Environ 80.000 personnes vivent dans le camp depuis deux ans. Elles ont été transférées de la région de Deir Ezzor, la dernière qui était contrôlée par le groupe Etat islamique. 70.000 résidents du camp sont Syriens et Irakiens, considérés comme des civils. Les autres occupants représentent plus de 50 nationalités différentes et sont détenus dans une zone grillagée, appelée "l’annexe". Ces étrangers sont des familles de jihadistes.

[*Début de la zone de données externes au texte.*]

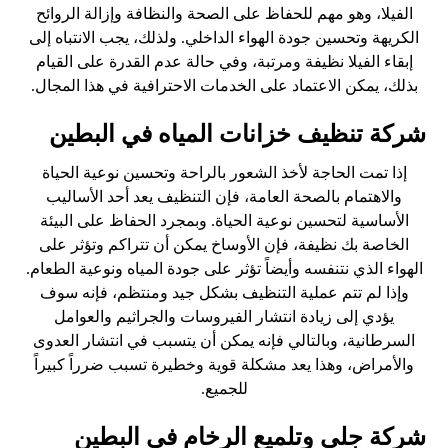
الفيلا، وهو مهم للحفاظ على الصحة والنظافة وإزالة الروائح
الكريهة وتحسين جودة الهواء الداخلي. ولذلك، يجب الانتباه إلى
إبقاء الفيلا نظيفة ومرتبة، وفي حالة عدم القدرة على القيام
بذلك، يمكن الاعتماد على الخدمات الاحترافية في هذا المجال.
شركة تنظيف خزانات المياه في البطين
إذا تمت الحاجة لأخذ الشعور بالراحة وتحسين نوعية الحياة
والاهتمام بالصحة العامة، فإن التنظيف يعد أحد الأساليب
الأساسية لتحسين نوعية الحياة. وبمجرد الحفاظ على البيئة
الخاصة بك نظيفة، فإن الأوساخ يمكن أن تتراكم وتؤثر على
الهواء الذي نتنفسه وأيضاً تؤثر على جودة المياه ونوعية الطعام.
وإذا لم تتم عملية التنظيف بشكل جيد ومنتظم، فإنه سوف
يؤدي إلى زيادة انتشار الفيروسات والجراثيم والعوامل
السرطانية، وبالتالي فإنه يمكن أن يتسبب في انتشار العدوى
والأمراض، وهذا يعد مشكلة قوية وخطيرة تسبب ضرراً كبيراً
للجميع.
شركة جلي وتلميع الرخام في البطين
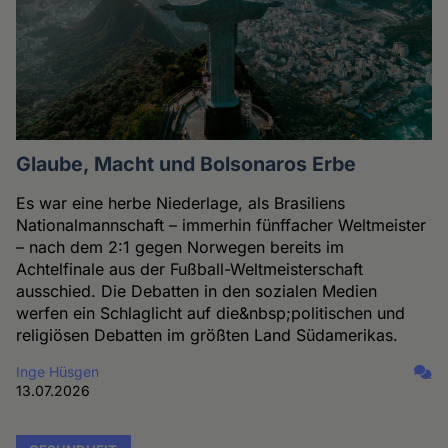
Glaube, Macht und Bolsonaros Erbe
Es war eine herbe Niederlage, als Brasiliens
Nationalmannschaft – immerhin fünffacher Weltmeister
– nach dem 2:1 gegen Norwegen bereits im
Achtelfinale aus der Fußball-Weltmeisterschaft
ausschied. Die Debatten in den sozialen Medien
werfen ein Schlaglicht auf die&nbsp;politischen und
religiösen Debatten im größten Land Südamerikas.
Inge Hüsgen
13.07.2026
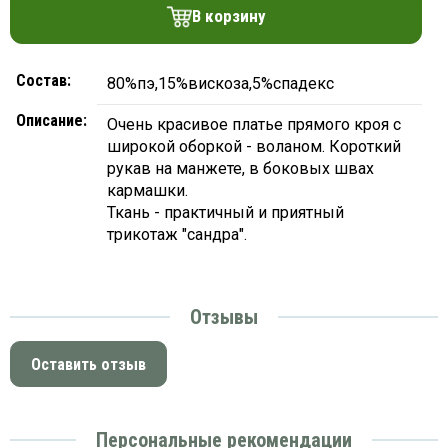
платки
В корзину
Состав:
80%пэ,15%вискоза,5%спадекс
Описание:
Очень красивое платье прямого кроя с
широкой оборкой - воланом. Короткий
рукав на манжете, в боковых швах
кармашки.
Ткань - практичный и приятный
трикотаж "сандра".
Отзывы
Оставить отзыв
Персональные рекомендации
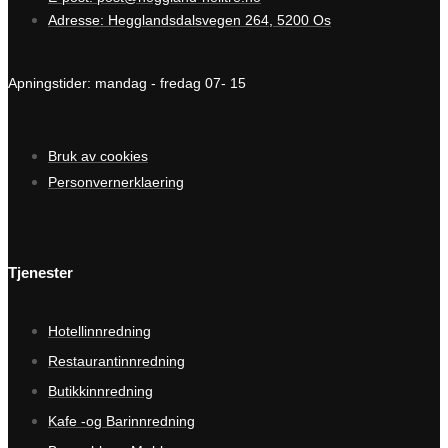
Adresse: Hegglandsdalsvegen 264, 5200 Os
Apningstider: mandag - fredag 07- 15
Bruk av cookies
Personvernerklaering
Tjenester
Hotellinnredning
Restaurantinnredning
Butikkinnredning
Kafe -og Barinnredning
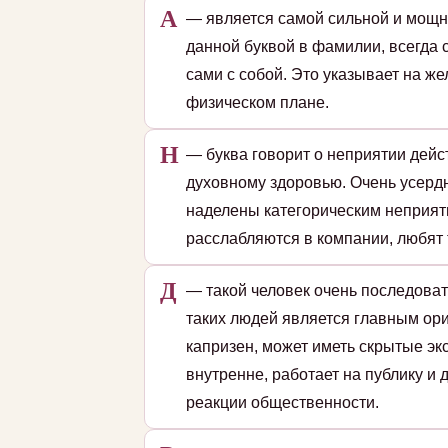
А
— является самой сильной и мощн
данной буквой в фамилии, всегда 
сами с собой. Это указывает на ж
физическом плане.
Н
— буква говорит о неприятии дейс
духовному здоровью. Очень усердн
наделены категорическим неприят
расслабляются в компании, любят 
Д
— такой человек очень последоват
таких людей является главным ори
капризен, может иметь скрытые эк
внутренне, работает на публику и
реакции общественности.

"Ce n’est pas un camp de réfugiés, c’est un camp dans lequel les personnes sont détenues sans procédure judiciaire, dans des conditions inhumaines", explique l’experte des Nations Unies Fionnuala Ni Aolain. "C’est une prison à ciel ouvert, confirme Sophie Désoulières, où il y a différentes sortes de gens qui ont fui des zones occupées par l’Etat islamique, à Deir Ezzor. Elles sont là pour des raisons différentes. Il y a des familles, des hommes seuls, et énormément d’enfants qui sont en train de grandir dans un environnement qui n’est pas adapté à leur sécurité et à leur bien-être."

Quelque 80% des occupants du camp sont des femmes ou des enfants. "Les enfants grandissent dans un contexte de violence, souligne la responsable de MSF. Nous en appelons aux États dont ces enfants sont citoyens pour qu’ils prennent leurs responsabilités envers leurs citoyens les plus vulnérables." Les ONG, l’ONU, les organes de protection de l’enfance et les autorités kurdes appellent régulièrement les pays concernés à rapatrier ces femmes et enfants.

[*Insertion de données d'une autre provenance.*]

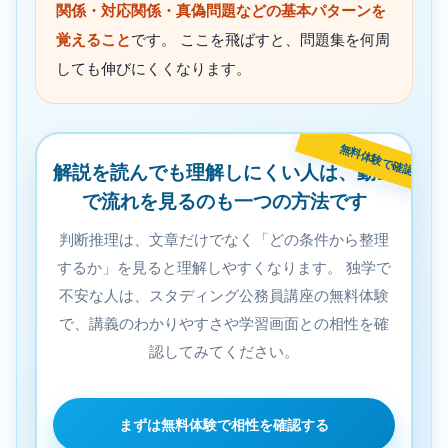
関係・対応関係・真偽問題などの基本パターンを
覚えること
です。 ここを飛ばすと、問題集を何周
しても伸びにくくなります。
解説を読んでも理解しにくい人は、動画
で流れを見るのも一つの方法です
判断推理は、文章だけでなく「どの条件から整理
するか」を見ると理解しやすくなります。 独学で
不安な人は、スタディング公務員講座の無料体験
で、講義のわかりやすさや学習画面との相性を確
認してみてください。
まずは無料体験で相性を確認する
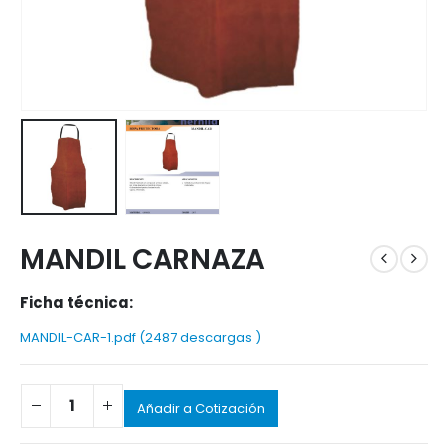
MANDIL CARNAZA
Ficha técnica:
MANDIL-CAR-1.pdf (2487 descargas )
Añadir a Cotización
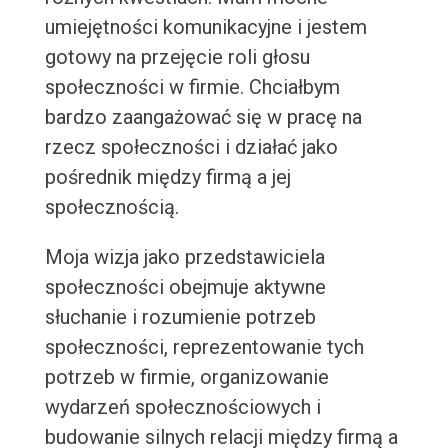
umiejętności komunikacyjne i jestem
gotowy na przejęcie roli głosu
społeczności w firmie. Chciałbym
bardzo zaangażować się w pracę na
rzecz społeczności i działać jako
pośrednik między firmą a jej
społecznością.
Moja wizja jako przedstawiciela
społeczności obejmuje aktywne
słuchanie i rozumienie potrzeb
społeczności, reprezentowanie tych
potrzeb w firmie, organizowanie
wydarzeń społecznościowych i
budowanie silnych relacji między firmą a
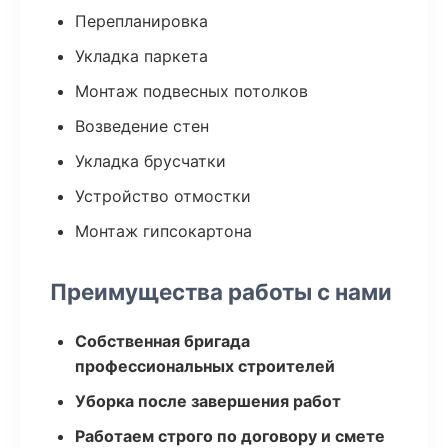
Перепланировка
Укладка паркета
Монтаж подвесных потолков
Возведение стен
Укладка брусчатки
Устройство отмостки
Монтаж гипсокартона
Преимущества работы с нами
Собственная бригада
профессиональных строителей
Уборка после завершения работ
Работаем строго по договору и смете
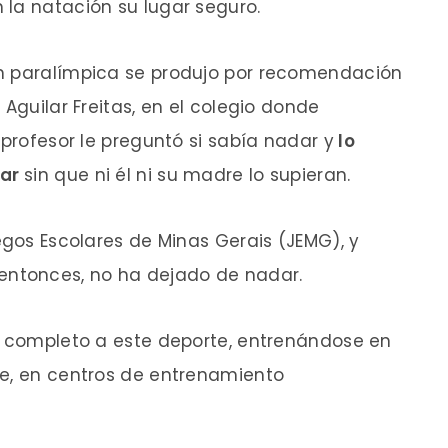
 la natación su lugar seguro.
ón paralímpica se produjo por recomendación
 Aguilar Freitas, en el colegio donde
 profesor le preguntó si sabía nadar y
lo
lar
sin que ni él ni su madre lo supieran.
egos Escolares de Minas Gerais (JEMG), y
 entonces, no ha dejado de nadar.
or completo a este deporte, entrenándose en
de, en centros de entrenamiento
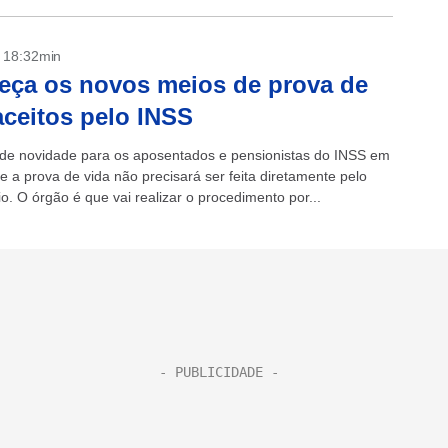
- 18:32min
ça os novos meios de prova de
aceitos pelo INSS
e novidade para os aposentados e pensionistas do INSS em
e a prova de vida não precisará ser feita diretamente pelo
io. O órgão é que vai realizar o procedimento por...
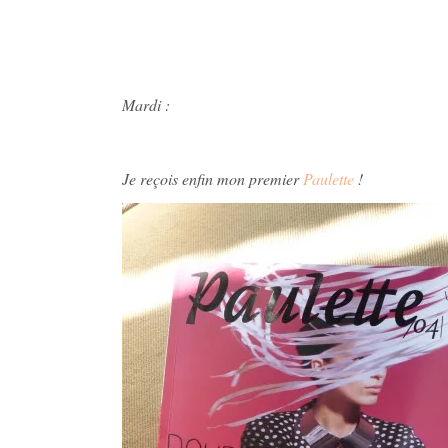
Mardi :
Je reçois enfin mon premier
Paulette
!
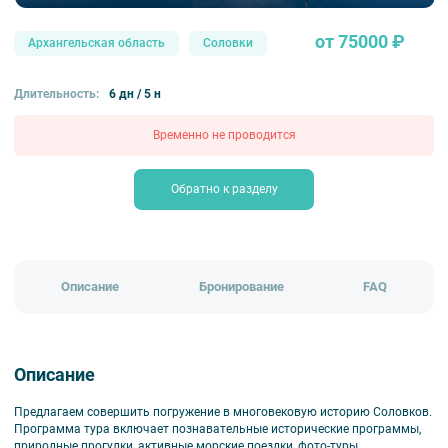
от 75000 ₽
Архангельская область
Соловки
Длительность:
6 дн / 5 н
Временно не проводится
Обратно к разделу
Описание
Бронирование
FAQ
Описание
Предлагаем совершить погружение в многовековую историю Соловков.
Программа тура включает познавательные исторические программы,
природные прогулки, активные морские поездки, фото-туры.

L’inaction du gouvernement belge

Le délégué général aux droits de l’enfant lance des cris d’alarme depuis des années, en soulignant que les responsables sécuritaires demandent aussi leur rapatriement : "L’Ocam (Organe de coordination pour l’analyse de la menace) et le procureur fédéral ont recommandé aux autorités belges de ramener ces enfants pour des raisons de sécurité et de justice. Mais de façon incompréhensible, parce que c’est opposé à nos engagements internationaux et à l’humanité, rien ne se passe depuis des années. C’est une situation qui me révolte", s’emporte Bernard De Vos. La plupart des pays européens, dont la Belgique, rechignent en effet à faire revenir leurs ressortissants considérés comme dangereux. Ils préfèrent qu’ils soient jugés et détenus sur place. Ils n’acceptent le retour des enfants qu’au cas par cas.

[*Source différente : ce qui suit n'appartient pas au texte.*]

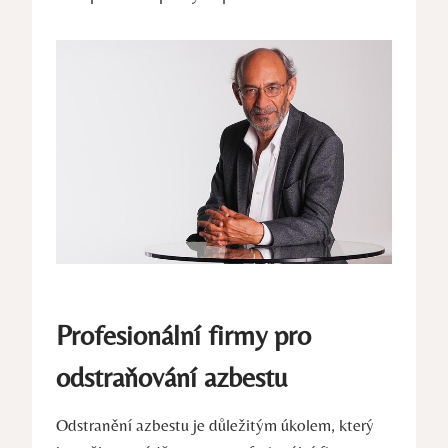
Profesionální firmy pro
odstraňování azbestu
Odstranění azbestu je důležitým úkolem, který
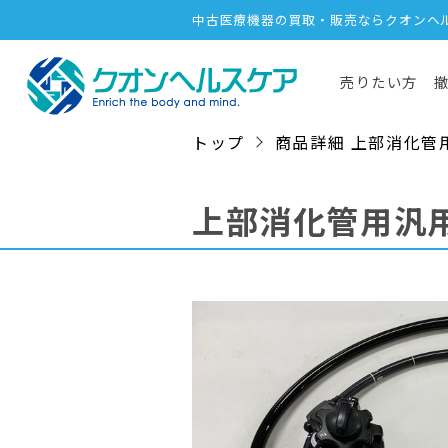
中古医療機器の買取・販売ならクオンヘ
売りたい方
トップ
商品詳細 上部消化管用汎用
上部消化管用汎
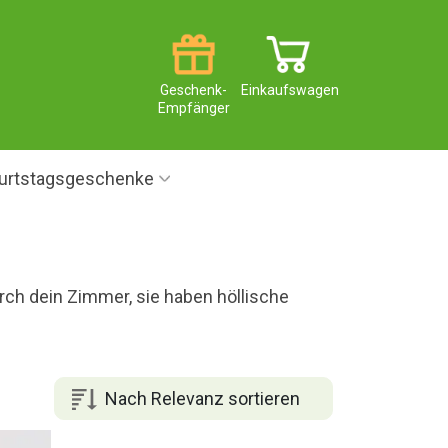
Geschenk-
Einkaufswagen
Empfänger
urtstagsgeschenke
ch dein Zimmer, sie haben höllische
Nach Relevanz sortieren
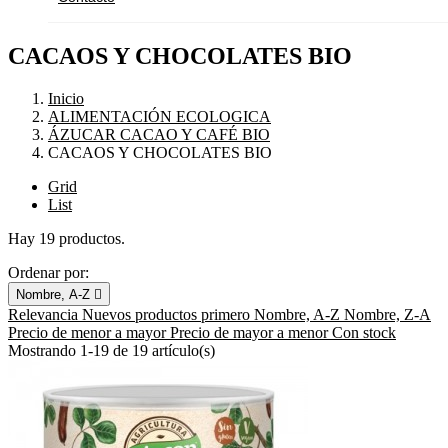
CACAOS Y CHOCOLATES BIO
Inicio
ALIMENTACIÓN ECOLOGICA
ÁZUCAR CACAO Y CAFÉ BIO
CACAOS Y CHOCOLATES BIO
Grid
List
Hay 19 productos.
Ordenar por:
Nombre, A-Z

Relevancia
Nuevos productos primero
Nombre, A-Z
Nombre, Z-A
Precio de menor a mayor
Precio de mayor a menor
Con stock
Mostrando 1-19 de 19 artículo(s)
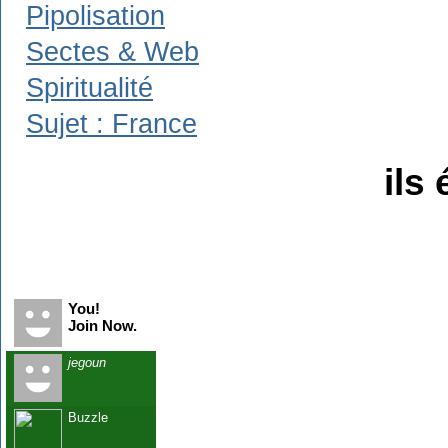
Pipolisation
Sectes & Web
Spiritualité
Sujet : France
ils 
Recent Visitors
You!
Join Now.
jegoun
Buzzle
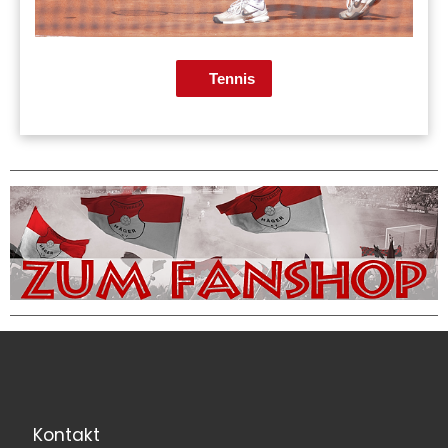
Tennis
Kontakt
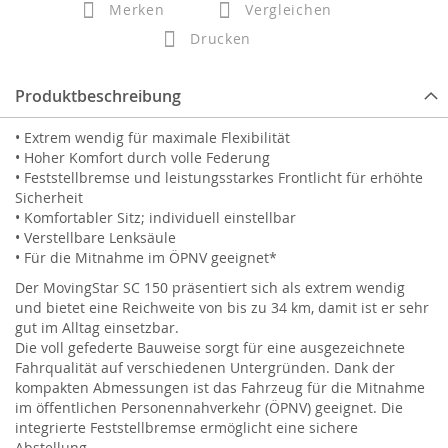
Merken
Vergleichen
Drucken
Produktbeschreibung
• Extrem wendig für maximale Flexibilität
• Hoher Komfort durch volle Federung
• Feststellbremse und leistungsstarkes Frontlicht für erhöhte
Sicherheit
• Komfortabler Sitz; individuell einstellbar
• Verstellbare Lenksäule
• Für die Mitnahme im ÖPNV geeignet*
Der MovingStar SC 150 präsentiert sich als extrem wendig
und bietet eine Reichweite von bis zu 34 km, damit ist er sehr
gut im Alltag einsetzbar.
Die voll gefederte Bauweise sorgt für eine ausgezeichnete
Fahrqualität auf verschiedenen Untergründen. Dank der
kompakten Abmessungen ist das Fahrzeug für die Mitnahme
im öffentlichen Personennahverkehr (ÖPNV) geeignet. Die
integrierte Feststellbremse ermöglicht eine sichere
Abstellung.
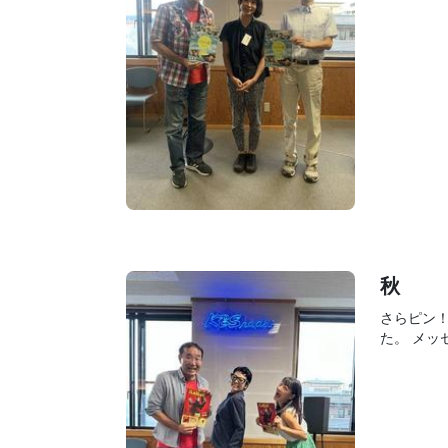
秋
さらピン
た。 メッセ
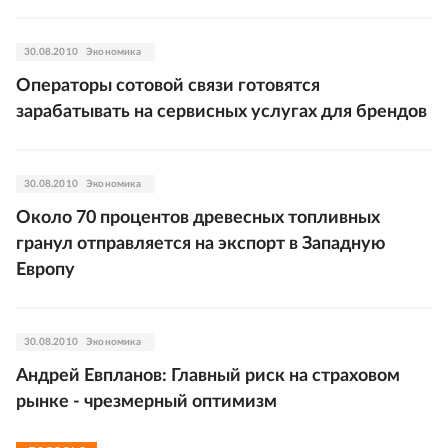
30.08.2010
Экономика
Операторы сотовой связи готовятся
зарабатывать на сервисных услугах для брендов
30.08.2010
Экономика
Около 70 процентов древесных топливных
гранул отправляется на экспорт в Западную
Европу
30.08.2010
Экономика
Андрей Евпланов: Главный риск на страховом
рынке - чрезмерный оптимизм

Les conditions de séjour à al-Hol sont particulièrement difficiles. Selon l’experte de l’ONU, "le seuil des tortures, des traitements inhumains et dégradants d’après le droit international a pu avoir été atteint dans ces camps". Samedi passé, deux enfants et une femme ont péri dans un incendie provoqué par un poêle. Plusieurs tentes ont brûlé. L’une des victimes était la fille d’un travailleur de MSF.

Les Kurdes désengorgent le camp

Pour désengorger quelque peu le camp, les forces kurdes de Syrie tentent de faire sortir une partie des détenus locaux. Elles ont autorisé le départ de Syriens. Plusieurs milliers d’entre eux ont récemment quitté al-Hol en vertu de médiations avec des chefs tribaux. Elles ont aussi remis il y a quelques jours une centaine de combattants irakiens aux autorités de leur pays. Les Kurdes ont également transféré des femmes européennes d’al-Hol vers le camp de Roj, beaucoup plus petit. Certaines avaient elles-mêmes demandé ce transfert pour raisons de sécurité. Les conditions de séjour seraient meilleures dans le camp de Roj.